Start of Records for this exercise

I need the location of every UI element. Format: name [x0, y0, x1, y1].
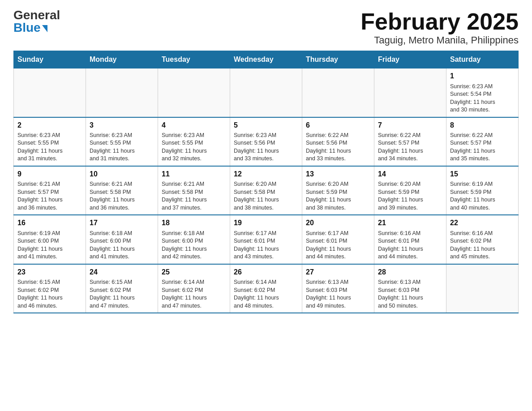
calendar-header: SundayMondayTuesdayWednesdayThursdayFrid… [14, 51, 519, 68]
calendar-day-header: Saturday [446, 51, 519, 68]
calendar-day-cell: 16Sunrise: 6:19 AM Sunset: 6:00 PM Dayli… [14, 215, 86, 264]
calendar-day-cell: 26Sunrise: 6:14 AM Sunset: 6:02 PM Dayli… [230, 264, 302, 313]
day-info: Sunrise: 6:17 AM Sunset: 6:01 PM Dayligh… [234, 230, 298, 261]
calendar-week-row: 9Sunrise: 6:21 AM Sunset: 5:57 PM Daylig… [14, 166, 519, 215]
day-number: 21 [378, 218, 442, 228]
day-info: Sunrise: 6:20 AM Sunset: 5:59 PM Dayligh… [306, 180, 370, 212]
calendar-day-cell: 9Sunrise: 6:21 AM Sunset: 5:57 PM Daylig… [14, 166, 86, 215]
day-number: 6 [306, 120, 370, 130]
page-header: General Blue February 2025 Taguig, Metro… [13, 9, 519, 46]
day-info: Sunrise: 6:21 AM Sunset: 5:58 PM Dayligh… [162, 180, 226, 212]
day-info: Sunrise: 6:20 AM Sunset: 5:58 PM Dayligh… [234, 180, 298, 212]
calendar-title: February 2025 [360, 9, 519, 34]
day-info: Sunrise: 6:17 AM Sunset: 6:01 PM Dayligh… [306, 230, 370, 261]
calendar-day-cell: 17Sunrise: 6:18 AM Sunset: 6:00 PM Dayli… [86, 215, 158, 264]
day-number: 16 [17, 218, 82, 228]
day-number: 18 [162, 218, 226, 228]
logo-text-group: General Blue [13, 9, 60, 34]
day-info: Sunrise: 6:14 AM Sunset: 6:02 PM Dayligh… [234, 278, 298, 310]
calendar-table: SundayMondayTuesdayWednesdayThursdayFrid… [13, 51, 519, 313]
calendar-day-cell: 12Sunrise: 6:20 AM Sunset: 5:58 PM Dayli… [230, 166, 302, 215]
calendar-week-row: 23Sunrise: 6:15 AM Sunset: 6:02 PM Dayli… [14, 264, 519, 313]
day-number: 27 [306, 267, 370, 277]
calendar-day-cell: 23Sunrise: 6:15 AM Sunset: 6:02 PM Dayli… [14, 264, 86, 313]
day-info: Sunrise: 6:13 AM Sunset: 6:03 PM Dayligh… [378, 278, 442, 310]
calendar-day-cell: 13Sunrise: 6:20 AM Sunset: 5:59 PM Dayli… [302, 166, 374, 215]
day-info: Sunrise: 6:16 AM Sunset: 6:01 PM Dayligh… [378, 230, 442, 261]
day-number: 7 [378, 120, 442, 130]
calendar-day-cell [86, 68, 158, 117]
day-number: 11 [162, 169, 226, 179]
day-number: 17 [90, 218, 154, 228]
logo-general-text: General [13, 9, 60, 21]
calendar-day-cell: 6Sunrise: 6:22 AM Sunset: 5:56 PM Daylig… [302, 117, 374, 166]
title-area: February 2025 Taguig, Metro Manila, Phil… [360, 9, 519, 46]
day-number: 3 [90, 120, 154, 130]
calendar-day-cell: 5Sunrise: 6:23 AM Sunset: 5:56 PM Daylig… [230, 117, 302, 166]
day-info: Sunrise: 6:14 AM Sunset: 6:02 PM Dayligh… [162, 278, 226, 310]
calendar-week-row: 16Sunrise: 6:19 AM Sunset: 6:00 PM Dayli… [14, 215, 519, 264]
day-info: Sunrise: 6:16 AM Sunset: 6:02 PM Dayligh… [450, 230, 515, 261]
calendar-day-header: Sunday [14, 51, 86, 68]
calendar-day-cell: 19Sunrise: 6:17 AM Sunset: 6:01 PM Dayli… [230, 215, 302, 264]
day-info: Sunrise: 6:22 AM Sunset: 5:56 PM Dayligh… [306, 132, 370, 163]
day-info: Sunrise: 6:21 AM Sunset: 5:58 PM Dayligh… [90, 180, 154, 212]
day-number: 15 [450, 169, 515, 179]
calendar-day-header: Monday [86, 51, 158, 68]
day-number: 4 [162, 120, 226, 130]
day-number: 26 [234, 267, 298, 277]
calendar-day-cell: 28Sunrise: 6:13 AM Sunset: 6:03 PM Dayli… [374, 264, 446, 313]
logo-blue-row: Blue [13, 21, 60, 34]
calendar-day-cell: 1Sunrise: 6:23 AM Sunset: 5:54 PM Daylig… [446, 68, 519, 117]
day-number: 9 [17, 169, 82, 179]
calendar-header-row: SundayMondayTuesdayWednesdayThursdayFrid… [14, 51, 519, 68]
day-number: 2 [17, 120, 82, 130]
calendar-day-cell: 11Sunrise: 6:21 AM Sunset: 5:58 PM Dayli… [158, 166, 230, 215]
day-number: 23 [17, 267, 82, 277]
calendar-day-cell: 14Sunrise: 6:20 AM Sunset: 5:59 PM Dayli… [374, 166, 446, 215]
calendar-day-cell: 15Sunrise: 6:19 AM Sunset: 5:59 PM Dayli… [446, 166, 519, 215]
calendar-day-cell: 25Sunrise: 6:14 AM Sunset: 6:02 PM Dayli… [158, 264, 230, 313]
day-info: Sunrise: 6:13 AM Sunset: 6:03 PM Dayligh… [306, 278, 370, 310]
calendar-day-cell: 27Sunrise: 6:13 AM Sunset: 6:03 PM Dayli… [302, 264, 374, 313]
day-number: 5 [234, 120, 298, 130]
day-number: 14 [378, 169, 442, 179]
day-info: Sunrise: 6:21 AM Sunset: 5:57 PM Dayligh… [17, 180, 82, 212]
day-number: 19 [234, 218, 298, 228]
calendar-day-cell: 2Sunrise: 6:23 AM Sunset: 5:55 PM Daylig… [14, 117, 86, 166]
calendar-week-row: 1Sunrise: 6:23 AM Sunset: 5:54 PM Daylig… [14, 68, 519, 117]
calendar-day-cell: 22Sunrise: 6:16 AM Sunset: 6:02 PM Dayli… [446, 215, 519, 264]
calendar-day-cell [374, 68, 446, 117]
day-info: Sunrise: 6:15 AM Sunset: 6:02 PM Dayligh… [90, 278, 154, 310]
calendar-day-cell: 3Sunrise: 6:23 AM Sunset: 5:55 PM Daylig… [86, 117, 158, 166]
calendar-day-cell: 20Sunrise: 6:17 AM Sunset: 6:01 PM Dayli… [302, 215, 374, 264]
day-info: Sunrise: 6:23 AM Sunset: 5:55 PM Dayligh… [162, 132, 226, 163]
calendar-body: 1Sunrise: 6:23 AM Sunset: 5:54 PM Daylig… [14, 68, 519, 313]
day-number: 20 [306, 218, 370, 228]
day-info: Sunrise: 6:18 AM Sunset: 6:00 PM Dayligh… [162, 230, 226, 261]
calendar-day-cell [446, 264, 519, 313]
day-info: Sunrise: 6:18 AM Sunset: 6:00 PM Dayligh… [90, 230, 154, 261]
calendar-day-cell [302, 68, 374, 117]
logo: General Blue [13, 9, 60, 34]
day-number: 8 [450, 120, 515, 130]
day-number: 12 [234, 169, 298, 179]
day-number: 1 [450, 71, 515, 81]
calendar-day-cell [14, 68, 86, 117]
day-info: Sunrise: 6:23 AM Sunset: 5:55 PM Dayligh… [17, 132, 82, 163]
calendar-day-cell: 18Sunrise: 6:18 AM Sunset: 6:00 PM Dayli… [158, 215, 230, 264]
calendar-day-header: Thursday [302, 51, 374, 68]
calendar-day-cell [230, 68, 302, 117]
calendar-subtitle: Taguig, Metro Manila, Philippines [360, 34, 519, 46]
day-number: 10 [90, 169, 154, 179]
calendar-week-row: 2Sunrise: 6:23 AM Sunset: 5:55 PM Daylig… [14, 117, 519, 166]
day-number: 28 [378, 267, 442, 277]
day-number: 22 [450, 218, 515, 228]
logo-triangle-icon [42, 25, 47, 32]
calendar-day-cell: 21Sunrise: 6:16 AM Sunset: 6:01 PM Dayli… [374, 215, 446, 264]
calendar-day-header: Friday [374, 51, 446, 68]
calendar-day-header: Wednesday [230, 51, 302, 68]
day-info: Sunrise: 6:23 AM Sunset: 5:54 PM Dayligh… [450, 83, 515, 114]
day-info: Sunrise: 6:22 AM Sunset: 5:57 PM Dayligh… [450, 132, 515, 163]
day-number: 13 [306, 169, 370, 179]
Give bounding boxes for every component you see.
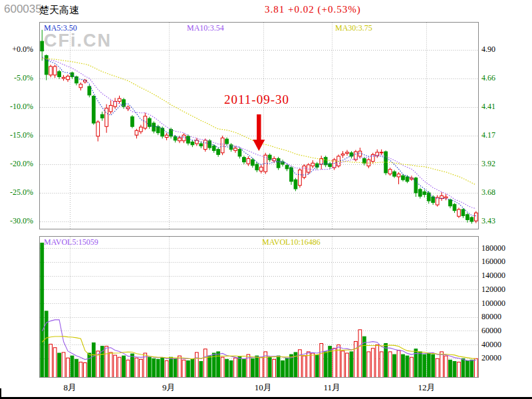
candle (105, 108, 108, 127)
candle (217, 150, 220, 155)
volume-bar (303, 356, 306, 377)
candle (277, 158, 280, 168)
volume-bar (299, 350, 302, 378)
volume-bar (462, 358, 465, 377)
volume-bar (281, 360, 285, 377)
volume-bar (320, 344, 323, 378)
candle (92, 96, 95, 123)
volume-bar (277, 356, 280, 377)
volume-bar (388, 352, 392, 378)
volume-bar (126, 360, 130, 377)
volume-bar (432, 354, 435, 377)
chart-canvas (0, 0, 532, 399)
volume-bar (371, 348, 374, 378)
candle (418, 190, 422, 196)
candle (281, 162, 285, 164)
volume-axis-tick: 120000 (481, 285, 505, 295)
candle (140, 127, 143, 132)
price-axis-tick: 3.43 (481, 216, 495, 226)
volume-bar (229, 360, 233, 377)
candle (406, 177, 409, 182)
candle (203, 140, 207, 150)
candle (234, 148, 237, 150)
candle (474, 213, 477, 221)
volume-bar (92, 342, 95, 377)
candle (462, 209, 465, 215)
candle (402, 176, 405, 180)
candle (170, 130, 173, 136)
volume-bar (140, 359, 143, 377)
percent-axis-tick: -10.0% (0, 102, 33, 112)
candle (70, 72, 74, 76)
volume-axis-tick: 40000 (481, 340, 501, 350)
candle (109, 105, 112, 111)
candle (191, 142, 194, 144)
volume-bar (217, 352, 220, 378)
volume-axis-tick: 60000 (481, 326, 501, 336)
candle (423, 192, 426, 194)
stock-chart-window: 600035 楚天高速 3.81 +0.02 (+0.53%) CFi.CN M… (0, 0, 532, 399)
volume-axis-tick: 80000 (481, 312, 501, 322)
candle (114, 101, 117, 106)
volume-bar (384, 344, 388, 378)
volume-bar (410, 357, 414, 377)
volume-bar (131, 354, 134, 377)
candle (307, 165, 310, 172)
volume-bar (406, 356, 409, 377)
candle (290, 168, 293, 182)
volume-bar (376, 345, 379, 378)
volume-bar (135, 358, 138, 377)
panel-borders (40, 23, 479, 378)
volume-bar (191, 359, 194, 377)
ma5-value-label: MA5:3.50 (44, 23, 77, 33)
volume-bar (221, 357, 224, 377)
candle (470, 217, 473, 221)
volume-bar (402, 354, 405, 377)
candle (453, 204, 456, 210)
volume-bar (259, 357, 263, 377)
volume-bar (341, 351, 344, 378)
ma10-value-label: MA10:3.54 (187, 23, 224, 33)
volume-bar (423, 354, 426, 377)
candle (427, 193, 430, 201)
volume-bar (49, 344, 53, 378)
candle (362, 158, 366, 163)
candle (358, 151, 362, 156)
volume-bar (397, 350, 400, 378)
bottom-left-window-edge (0, 388, 1, 399)
candle (388, 170, 392, 174)
candle (178, 138, 182, 140)
candle (354, 152, 358, 160)
month-axis-label: 8月 (50, 382, 90, 394)
volume-bar (203, 349, 207, 378)
volume-bar (79, 362, 82, 377)
candle (144, 116, 147, 128)
mavol10-value-label: MAVOL10:16486 (262, 237, 321, 247)
candle (62, 77, 65, 78)
volume-bar (84, 363, 87, 378)
volume-bar (255, 356, 259, 377)
volume-bar (418, 352, 422, 378)
candle (221, 138, 224, 152)
candle (66, 76, 70, 80)
volume-bar (358, 330, 362, 378)
candle (161, 128, 164, 136)
candle (165, 135, 168, 137)
volume-bar (187, 360, 190, 377)
candle (75, 76, 78, 82)
candle (174, 137, 177, 140)
candle (195, 140, 198, 144)
month-axis-label: 12月 (406, 382, 446, 394)
volume-bar (393, 354, 396, 377)
volume-bar (195, 352, 198, 378)
candle (341, 154, 344, 156)
volume-bar (324, 352, 327, 378)
volume-axis-tick: 100000 (481, 299, 505, 309)
percent-axis-tick: -30.0% (0, 216, 33, 226)
candle (397, 174, 400, 177)
candle (79, 84, 82, 88)
volume-bar (367, 352, 370, 378)
candle (238, 150, 241, 156)
candle (200, 144, 203, 146)
volume-bar (58, 353, 61, 377)
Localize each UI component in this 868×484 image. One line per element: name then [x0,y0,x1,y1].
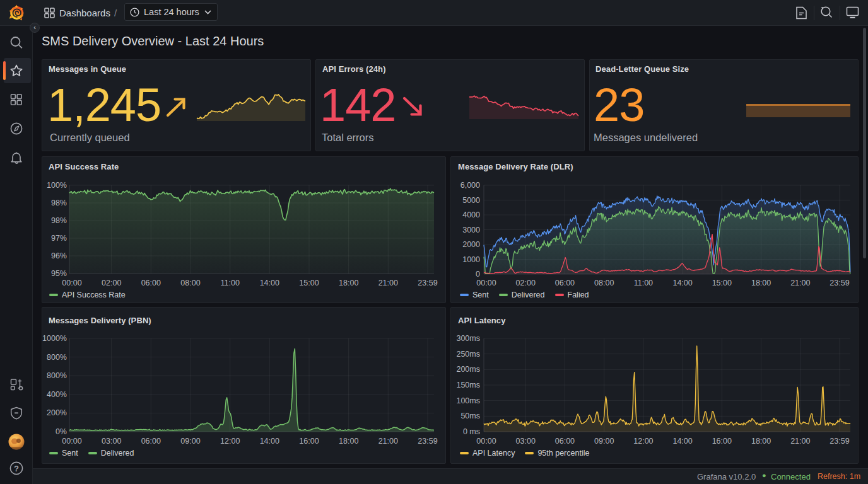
svg-text:16:00: 16:00 [299,437,319,446]
svg-text:09:00: 09:00 [594,437,614,446]
svg-text:800%: 800% [47,371,67,380]
svg-text:23:59: 23:59 [830,437,849,446]
svg-text:12:00: 12:00 [633,437,653,446]
svg-text:250ms: 250ms [456,350,480,359]
svg-text:14:00: 14:00 [260,279,279,287]
svg-text:100%: 100% [47,181,67,190]
svg-text:03:00: 03:00 [102,437,121,446]
svg-text:15:00: 15:00 [712,279,732,287]
svg-text:100ms: 100ms [456,396,480,405]
svg-text:96%: 96% [51,251,67,260]
svg-text:150ms: 150ms [456,381,480,389]
svg-text:18:00: 18:00 [751,279,771,287]
svg-text:21:00: 21:00 [790,279,810,287]
svg-text:14:00: 14:00 [672,437,692,446]
svg-text:02:00: 02:00 [516,279,536,287]
svg-text:98%: 98% [51,216,67,225]
svg-text:400%: 400% [47,390,67,399]
svg-text:06:00: 06:00 [141,437,161,446]
svg-text:00:00: 00:00 [476,279,496,287]
svg-text:98%: 98% [51,199,67,207]
svg-text:97%: 97% [51,234,67,243]
svg-text:300ms: 300ms [456,334,480,343]
svg-text:12:00: 12:00 [220,437,240,446]
svg-text:800%: 800% [47,353,67,362]
svg-text:14:00: 14:00 [260,437,279,446]
svg-text:06:00: 06:00 [141,279,161,287]
svg-text:11:00: 11:00 [634,279,653,287]
svg-text:200ms: 200ms [456,365,480,374]
svg-text:0%: 0% [56,427,67,436]
svg-text:00:00: 00:00 [62,437,81,446]
svg-text:5000: 5000 [462,196,480,205]
svg-text:1000%: 1000% [42,334,67,343]
svg-text:21:00: 21:00 [378,279,398,287]
svg-text:23:59: 23:59 [418,437,437,446]
svg-text:18:00: 18:00 [751,437,771,446]
svg-text:15:00: 15:00 [299,279,319,287]
svg-text:6,000: 6,000 [460,181,480,190]
svg-text:18:00: 18:00 [339,279,358,287]
svg-text:95%: 95% [51,269,67,278]
svg-text:00:00: 00:00 [476,437,496,446]
svg-text:11:00: 11:00 [221,279,240,287]
svg-text:09:00: 09:00 [180,437,200,446]
svg-text:14:00: 14:00 [672,279,692,287]
svg-text:0: 0 [476,270,480,279]
svg-text:3000: 3000 [462,226,480,234]
svg-text:02:00: 02:00 [102,279,121,287]
svg-text:200%: 200% [47,408,67,417]
svg-text:50ms: 50ms [460,412,480,420]
svg-text:06:00: 06:00 [555,437,575,446]
svg-text:00:00: 00:00 [62,279,81,287]
svg-text:2000: 2000 [462,240,480,249]
svg-text:23:59: 23:59 [418,279,437,287]
svg-text:06:00: 06:00 [555,279,575,287]
svg-text:23:59: 23:59 [830,279,849,287]
svg-text:1000: 1000 [462,255,480,264]
svg-text:0 ms: 0 ms [463,427,480,436]
svg-text:16:00: 16:00 [712,437,732,446]
svg-text:08:00: 08:00 [594,279,614,287]
svg-text:21:00: 21:00 [790,437,810,446]
svg-text:21:00: 21:00 [378,437,398,446]
svg-text:08:00: 08:00 [180,279,200,287]
svg-text:18:00: 18:00 [339,437,358,446]
svg-text:03:00: 03:00 [516,437,536,446]
svg-text:4000: 4000 [462,210,480,219]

End of Records for this exercise

**Task objective:**
Look through the entries above. Copy out every line holding the word "element".

**Written reply:**
I need the location of every UI element. Format: name [x0, y0, x1, y1].
Localize each UI component in this 868×484 image. One line per element: name then [x0,y0,x1,y1].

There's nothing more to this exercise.